Прошел год с тех пор, как они приехали в Чэнду, и Тянь Болу стал подумывать о том, не пора ли отправить Мэнъи домой. Но матери не хотелось расставаться с сыном, да и нелегко было скромному чиновнику собрать нужную сумму на дорогу. Тогда Тянь Болу поговорил с некоторыми сюцаями, желая оставить пока сына в Чэнду и подыскать ему место учителя. Он надеялся, что, учительствуя, Мэнъи сможет продолжать свою учебу, а заработанные деньги откладывать на дорогу. Товарищи Мэнъи по школе только и думали, как бы устроить так, чтобы их друг остался с ними, и потому, узнав, что проживающий неподалеку от города богач Чжан собирается нанять учителя, стали усиленно рекомендовать ему Мэнъи. Чжан послал Мэнъи приглашение. Он предлагал молодому учителю приступить к своим обязанностям через пятнадцать дней после новогоднего праздника.

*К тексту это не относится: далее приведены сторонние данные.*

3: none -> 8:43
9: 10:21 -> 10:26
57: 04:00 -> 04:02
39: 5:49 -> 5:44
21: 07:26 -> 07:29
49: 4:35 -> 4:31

В назначенный срок Мэнъи в сопровождении своих приятелей, людей очень известных, явился в дом Чжанов. Вместе с ним пришел даже Тянь Болу.

Когда Чжан, в прошлом скромный чиновник по перевозкам, а теперь известный богач, увидел, что новый учитель явился вместе с видными талантливыми сюцаями и что с ними пришел сам уважаемый учитель Тянь Болу, он очень обрадовался, устроил пир, и все разошлись только после угощения. С этого дня Мэнъи остался в доме Чжана.

Настал второй месяц, пришел *праздник цветов, и Мэнъи решил навестить родителей. *3апрятав в рукав два *лана серебра, которые хозяин преподнес ему в виде праздничного подарка, Мэнъи отправился в путь. Неожиданно его взору открылась роща пышно расцветших персиковых деревьев. Кругом стояла полная тишина. У Мэнъи было так радостно на душе, что он загляделся на окружавшую его прелесть и тут сквозь густой узор цветов и ветвей вдруг увидел красавицу. Понимая, что здесь, должно быть, живет добропорядочная семья, Мэнъи не посмел оглядываться на женщину, но в его походке невольно появилось нарочитое изящество — он грациозно взмахнул рукавом и при этом даже не обратил внимания, что из него выпало серебро. Красавица заметила это, приказала служанке поднять серебро и вернуть его Мэнъи.

На следующий день, когда Мэнъи возвращался к Чжанам, он умышленно пошел той же дорогой и опять увидел красавицу, а также ее служанку. Обе женщины стояли у ворот. Мэнъи направился прямо к ним.

— Идет молодой человек, который вчера обронил здесь серебро, — сказала служанка своей госпоже.

Красавица тотчас скрылась, а служанка осталась.

— Вчера вы были так любезны, что подобрали и вернули мне мое серебро, — сказал он ей, — и вот сегодня я специально пришел поблагодарить вас.

Услышав это, красавица велела служанке пригласить гостя в дом. Мэнъи обрадовался. Поспешно оправив на себе шапку и платье, он вошел внутрь. Красавица встретила Мэнъи и провела его в гостиную, где они поклонились друг другу.